Scan the records below for the word "expand". Copy each line where it appears.

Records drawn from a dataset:
=-=-=-=-=
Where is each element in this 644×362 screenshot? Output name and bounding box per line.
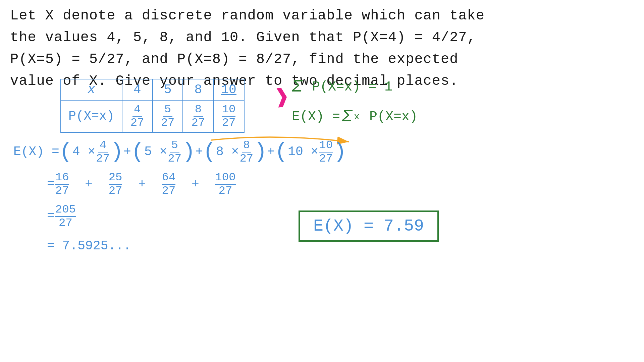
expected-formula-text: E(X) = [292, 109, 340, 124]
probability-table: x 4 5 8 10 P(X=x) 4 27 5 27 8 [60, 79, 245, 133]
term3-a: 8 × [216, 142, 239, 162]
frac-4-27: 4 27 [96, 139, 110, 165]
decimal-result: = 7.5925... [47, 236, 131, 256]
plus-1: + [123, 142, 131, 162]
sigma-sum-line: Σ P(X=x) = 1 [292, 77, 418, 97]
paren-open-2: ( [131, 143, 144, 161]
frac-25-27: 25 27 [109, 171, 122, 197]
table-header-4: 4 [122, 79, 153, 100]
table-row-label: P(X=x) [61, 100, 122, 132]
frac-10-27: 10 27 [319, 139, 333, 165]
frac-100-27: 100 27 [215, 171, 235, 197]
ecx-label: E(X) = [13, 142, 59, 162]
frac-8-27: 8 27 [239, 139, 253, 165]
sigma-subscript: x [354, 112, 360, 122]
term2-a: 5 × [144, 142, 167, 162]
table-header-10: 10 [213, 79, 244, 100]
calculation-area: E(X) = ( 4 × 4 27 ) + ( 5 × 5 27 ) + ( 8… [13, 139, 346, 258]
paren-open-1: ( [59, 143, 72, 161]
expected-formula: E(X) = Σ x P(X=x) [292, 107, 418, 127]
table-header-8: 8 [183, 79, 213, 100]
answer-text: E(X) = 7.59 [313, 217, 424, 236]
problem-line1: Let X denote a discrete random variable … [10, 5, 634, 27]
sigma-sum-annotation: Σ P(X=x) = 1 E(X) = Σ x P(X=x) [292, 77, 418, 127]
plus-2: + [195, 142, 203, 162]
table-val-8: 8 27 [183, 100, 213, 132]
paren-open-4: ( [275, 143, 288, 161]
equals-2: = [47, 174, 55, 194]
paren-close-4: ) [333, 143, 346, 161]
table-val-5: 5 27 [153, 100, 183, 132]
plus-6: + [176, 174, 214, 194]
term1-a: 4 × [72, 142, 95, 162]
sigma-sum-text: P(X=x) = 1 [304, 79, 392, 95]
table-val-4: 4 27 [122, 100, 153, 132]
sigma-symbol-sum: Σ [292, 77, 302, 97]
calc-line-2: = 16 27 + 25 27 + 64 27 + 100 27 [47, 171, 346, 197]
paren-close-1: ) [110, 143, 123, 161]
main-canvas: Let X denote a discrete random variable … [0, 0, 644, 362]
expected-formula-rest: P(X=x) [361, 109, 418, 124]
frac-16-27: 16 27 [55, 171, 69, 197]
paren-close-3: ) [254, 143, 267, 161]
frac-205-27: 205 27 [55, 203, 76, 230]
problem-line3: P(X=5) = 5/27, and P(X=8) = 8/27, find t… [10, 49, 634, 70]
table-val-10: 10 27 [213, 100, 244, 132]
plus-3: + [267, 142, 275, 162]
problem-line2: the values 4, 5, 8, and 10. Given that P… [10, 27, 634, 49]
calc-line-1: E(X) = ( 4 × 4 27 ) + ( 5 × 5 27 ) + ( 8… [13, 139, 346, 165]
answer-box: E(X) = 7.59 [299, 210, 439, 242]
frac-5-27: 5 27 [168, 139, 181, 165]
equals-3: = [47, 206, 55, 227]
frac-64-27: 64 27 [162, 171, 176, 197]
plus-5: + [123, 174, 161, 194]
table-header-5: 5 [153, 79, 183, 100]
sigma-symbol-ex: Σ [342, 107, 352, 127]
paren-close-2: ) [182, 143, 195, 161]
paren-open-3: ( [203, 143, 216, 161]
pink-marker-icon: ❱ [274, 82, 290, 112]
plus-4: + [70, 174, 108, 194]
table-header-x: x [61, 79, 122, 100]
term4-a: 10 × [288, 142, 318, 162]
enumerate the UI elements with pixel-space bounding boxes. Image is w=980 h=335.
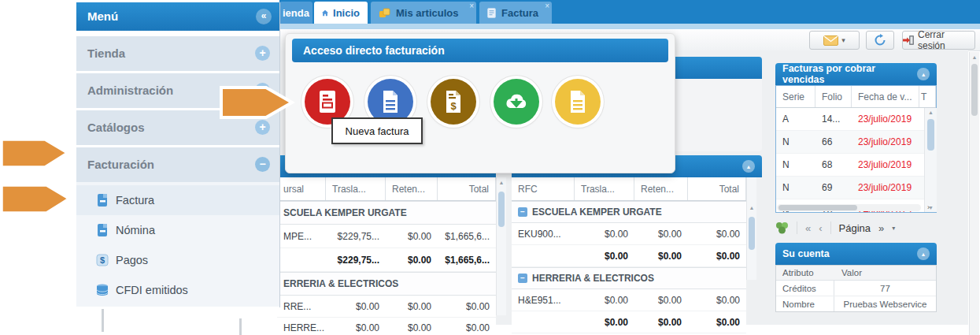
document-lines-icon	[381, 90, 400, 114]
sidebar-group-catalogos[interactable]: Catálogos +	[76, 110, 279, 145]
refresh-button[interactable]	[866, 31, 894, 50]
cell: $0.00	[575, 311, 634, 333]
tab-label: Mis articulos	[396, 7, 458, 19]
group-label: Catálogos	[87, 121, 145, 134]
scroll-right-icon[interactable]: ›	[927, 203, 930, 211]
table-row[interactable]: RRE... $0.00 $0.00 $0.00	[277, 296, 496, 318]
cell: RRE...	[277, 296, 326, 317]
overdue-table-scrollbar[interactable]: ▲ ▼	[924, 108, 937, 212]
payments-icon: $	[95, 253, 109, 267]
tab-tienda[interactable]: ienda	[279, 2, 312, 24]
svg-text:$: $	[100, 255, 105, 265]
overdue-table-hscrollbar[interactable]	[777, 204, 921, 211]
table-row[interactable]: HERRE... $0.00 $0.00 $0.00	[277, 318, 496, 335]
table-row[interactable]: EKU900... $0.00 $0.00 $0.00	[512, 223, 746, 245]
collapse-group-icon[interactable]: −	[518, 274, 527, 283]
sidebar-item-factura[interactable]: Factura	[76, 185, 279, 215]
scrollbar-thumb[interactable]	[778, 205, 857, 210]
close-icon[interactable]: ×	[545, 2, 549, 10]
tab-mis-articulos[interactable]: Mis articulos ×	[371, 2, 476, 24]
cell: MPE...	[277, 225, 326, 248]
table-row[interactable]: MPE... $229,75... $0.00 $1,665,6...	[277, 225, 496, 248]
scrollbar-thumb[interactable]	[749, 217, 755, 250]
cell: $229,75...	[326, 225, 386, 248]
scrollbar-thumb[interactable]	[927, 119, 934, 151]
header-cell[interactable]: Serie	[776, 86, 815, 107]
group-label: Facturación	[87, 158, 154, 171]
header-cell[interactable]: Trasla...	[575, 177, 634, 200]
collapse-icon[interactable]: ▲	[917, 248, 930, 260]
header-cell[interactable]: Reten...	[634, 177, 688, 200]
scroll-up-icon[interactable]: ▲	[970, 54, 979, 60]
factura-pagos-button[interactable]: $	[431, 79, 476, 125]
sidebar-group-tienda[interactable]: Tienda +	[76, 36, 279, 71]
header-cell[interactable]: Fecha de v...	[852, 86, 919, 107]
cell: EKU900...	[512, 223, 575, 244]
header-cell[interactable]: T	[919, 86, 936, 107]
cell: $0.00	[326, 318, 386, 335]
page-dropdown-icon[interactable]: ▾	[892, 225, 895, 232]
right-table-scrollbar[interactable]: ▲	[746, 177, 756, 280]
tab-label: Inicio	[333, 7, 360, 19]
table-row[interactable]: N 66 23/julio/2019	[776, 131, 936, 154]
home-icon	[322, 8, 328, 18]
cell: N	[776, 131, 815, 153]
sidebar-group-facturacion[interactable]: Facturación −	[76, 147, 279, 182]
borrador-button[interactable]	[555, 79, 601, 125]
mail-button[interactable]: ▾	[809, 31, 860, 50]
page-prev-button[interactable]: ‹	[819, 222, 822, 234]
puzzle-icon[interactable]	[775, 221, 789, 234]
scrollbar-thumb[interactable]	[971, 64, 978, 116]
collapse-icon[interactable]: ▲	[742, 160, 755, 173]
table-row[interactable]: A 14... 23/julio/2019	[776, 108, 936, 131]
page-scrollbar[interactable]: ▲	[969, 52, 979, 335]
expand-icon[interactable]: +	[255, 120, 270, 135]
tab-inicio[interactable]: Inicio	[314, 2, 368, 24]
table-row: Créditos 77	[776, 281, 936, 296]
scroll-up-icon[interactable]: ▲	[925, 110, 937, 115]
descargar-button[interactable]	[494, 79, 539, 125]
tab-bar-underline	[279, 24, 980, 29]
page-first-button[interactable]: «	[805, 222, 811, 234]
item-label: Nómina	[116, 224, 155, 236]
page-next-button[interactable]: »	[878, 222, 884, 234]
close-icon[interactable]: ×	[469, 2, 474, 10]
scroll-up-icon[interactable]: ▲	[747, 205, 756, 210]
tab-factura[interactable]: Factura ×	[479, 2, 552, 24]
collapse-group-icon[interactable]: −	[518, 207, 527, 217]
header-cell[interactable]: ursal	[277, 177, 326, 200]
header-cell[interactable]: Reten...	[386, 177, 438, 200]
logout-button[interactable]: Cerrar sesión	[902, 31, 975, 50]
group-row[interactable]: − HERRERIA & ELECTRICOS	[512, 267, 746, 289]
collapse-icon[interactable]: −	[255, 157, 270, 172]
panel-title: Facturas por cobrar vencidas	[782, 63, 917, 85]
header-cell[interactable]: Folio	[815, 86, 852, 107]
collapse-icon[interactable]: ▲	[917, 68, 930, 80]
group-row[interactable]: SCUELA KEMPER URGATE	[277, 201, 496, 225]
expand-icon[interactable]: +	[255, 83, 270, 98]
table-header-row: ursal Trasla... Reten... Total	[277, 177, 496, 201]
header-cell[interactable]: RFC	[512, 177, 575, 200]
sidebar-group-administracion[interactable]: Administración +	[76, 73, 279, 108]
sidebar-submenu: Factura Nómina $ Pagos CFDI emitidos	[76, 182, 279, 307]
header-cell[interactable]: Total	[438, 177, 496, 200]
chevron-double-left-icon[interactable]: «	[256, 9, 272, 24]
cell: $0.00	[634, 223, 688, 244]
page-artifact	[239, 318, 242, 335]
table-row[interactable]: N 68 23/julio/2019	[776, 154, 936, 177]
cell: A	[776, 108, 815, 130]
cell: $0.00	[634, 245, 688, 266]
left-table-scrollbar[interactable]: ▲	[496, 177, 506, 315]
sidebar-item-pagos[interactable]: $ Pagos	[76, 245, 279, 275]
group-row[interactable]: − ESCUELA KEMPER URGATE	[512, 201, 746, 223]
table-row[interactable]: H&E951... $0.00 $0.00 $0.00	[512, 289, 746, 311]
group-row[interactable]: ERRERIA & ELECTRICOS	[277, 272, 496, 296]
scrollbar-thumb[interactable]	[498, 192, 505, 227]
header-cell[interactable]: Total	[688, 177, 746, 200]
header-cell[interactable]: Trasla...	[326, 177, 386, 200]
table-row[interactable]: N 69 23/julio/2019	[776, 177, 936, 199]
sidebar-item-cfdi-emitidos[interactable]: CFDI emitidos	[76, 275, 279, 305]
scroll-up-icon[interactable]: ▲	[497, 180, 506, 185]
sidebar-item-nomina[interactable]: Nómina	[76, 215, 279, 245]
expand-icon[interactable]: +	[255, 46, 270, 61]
=-=-=-=-=
» SOLUTION TO THIS EXERCISE:
expand-icon[interactable]: +	[255, 120, 270, 135]
expand-icon[interactable]: +	[255, 83, 270, 98]
expand-icon[interactable]: +	[255, 46, 270, 61]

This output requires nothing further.